Hailed as “Best Performer of the Year” at the French Victoires de la Musique in 1990, Anne has taken part several times at the “Proms” in London and at the Bath, Swansea, King’s Lynn and Cheltenham festivals and at Göttingen’s International Haendel Festival. She also regularly features at French festivals, such as La Chaise-Dieu, Radio France Montpellier, Strasbourg, Besançon, Bordeaux, Dijon, La Grange de Meslay, La Folle Journée de Nantes, and La Roque d’Anthéron, where she played, amongst other pieces, all Mozart’s sonatas spread over six concerts that were broadcast live on France Musique, confirming her passionate fondness for the world of Mozart. She contributed to the recording of the sound track of the film Amadeus, directed by Sir Neville Marriner.
Anne Queffélec’s recorded repertoire is as eclectic as her concert performances.
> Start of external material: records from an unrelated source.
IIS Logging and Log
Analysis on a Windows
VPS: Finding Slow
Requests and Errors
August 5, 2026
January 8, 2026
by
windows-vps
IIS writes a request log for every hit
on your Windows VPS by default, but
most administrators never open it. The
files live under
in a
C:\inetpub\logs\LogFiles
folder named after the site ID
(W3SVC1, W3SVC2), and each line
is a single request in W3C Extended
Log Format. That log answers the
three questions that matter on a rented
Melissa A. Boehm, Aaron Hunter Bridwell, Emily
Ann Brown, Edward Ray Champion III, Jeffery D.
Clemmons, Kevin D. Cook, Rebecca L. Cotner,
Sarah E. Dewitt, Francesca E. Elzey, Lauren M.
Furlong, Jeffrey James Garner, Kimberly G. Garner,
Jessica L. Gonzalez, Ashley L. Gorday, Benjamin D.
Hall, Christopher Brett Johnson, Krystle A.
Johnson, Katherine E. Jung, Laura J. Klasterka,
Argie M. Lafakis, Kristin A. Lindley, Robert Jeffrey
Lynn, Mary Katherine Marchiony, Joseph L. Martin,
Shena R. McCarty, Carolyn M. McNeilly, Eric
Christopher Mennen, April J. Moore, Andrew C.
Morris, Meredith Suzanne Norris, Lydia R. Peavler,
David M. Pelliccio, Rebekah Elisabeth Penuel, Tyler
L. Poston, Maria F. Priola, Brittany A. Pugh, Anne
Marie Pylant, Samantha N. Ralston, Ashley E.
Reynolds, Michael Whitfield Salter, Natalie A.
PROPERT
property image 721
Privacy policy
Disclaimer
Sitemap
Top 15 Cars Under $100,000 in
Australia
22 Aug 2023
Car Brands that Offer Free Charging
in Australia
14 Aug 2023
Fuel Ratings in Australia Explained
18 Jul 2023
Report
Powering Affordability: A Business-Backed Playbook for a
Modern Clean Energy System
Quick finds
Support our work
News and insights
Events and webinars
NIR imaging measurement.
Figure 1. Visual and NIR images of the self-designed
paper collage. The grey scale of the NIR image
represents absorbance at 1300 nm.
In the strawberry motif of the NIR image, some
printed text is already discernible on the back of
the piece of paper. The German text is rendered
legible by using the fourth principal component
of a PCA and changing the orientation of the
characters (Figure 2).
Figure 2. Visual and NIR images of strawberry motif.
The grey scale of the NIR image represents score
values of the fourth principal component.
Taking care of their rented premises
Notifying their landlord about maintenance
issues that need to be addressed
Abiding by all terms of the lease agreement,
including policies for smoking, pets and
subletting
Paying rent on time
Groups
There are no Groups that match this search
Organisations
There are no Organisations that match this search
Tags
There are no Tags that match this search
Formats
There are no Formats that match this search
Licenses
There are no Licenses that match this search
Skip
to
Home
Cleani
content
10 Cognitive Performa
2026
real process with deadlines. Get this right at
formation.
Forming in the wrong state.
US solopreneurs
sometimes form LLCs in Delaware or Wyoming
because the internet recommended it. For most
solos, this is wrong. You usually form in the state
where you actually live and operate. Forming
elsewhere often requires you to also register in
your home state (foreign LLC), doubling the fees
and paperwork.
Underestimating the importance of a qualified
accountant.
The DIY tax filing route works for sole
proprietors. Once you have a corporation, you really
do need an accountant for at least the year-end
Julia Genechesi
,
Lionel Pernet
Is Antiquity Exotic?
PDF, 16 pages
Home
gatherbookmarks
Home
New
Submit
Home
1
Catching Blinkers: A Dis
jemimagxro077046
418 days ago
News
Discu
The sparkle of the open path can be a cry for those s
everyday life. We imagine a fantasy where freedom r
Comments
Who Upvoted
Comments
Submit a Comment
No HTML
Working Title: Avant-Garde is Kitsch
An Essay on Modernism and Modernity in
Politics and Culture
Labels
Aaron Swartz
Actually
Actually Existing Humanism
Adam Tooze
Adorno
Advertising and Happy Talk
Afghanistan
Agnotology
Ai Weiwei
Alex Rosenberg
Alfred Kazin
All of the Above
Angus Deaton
Her rich discography illustrates this with more than forty recordings of Scarlatti, Schubert, Liszt, Chopin, Bach, Debussy, Fauré, Mendelssohn, Satie, the complete works of Ravel and Dutilleux, Mozart, Beethoven, Haendel and Haydn that bear the labels Erato, Virgin Classics and Mirare.
Amongst her latest albums, we could cite “Satie & Compagnie” on the Mirare label, which won the “Diapason d’Or” award in 2013, a double CD entitled “Ravel, Debussy, Fauré” released by Erato in 2014, “Ombre et Lumière” (Shade & Light), and a recording dedicated to Domenico Scarlatti released on the Mirare label in 2015. The last two albums have also been immensely successful and have both been awarded “Diapason d’Or” awards. BBC Magazine honoured Anne’s work in June 2016 by releasing several of her live recordings. In September 2016, the French classical music monthly “Diapason” chose her recording of Ravel’s piano concerto in G as one of its “fundamentals”.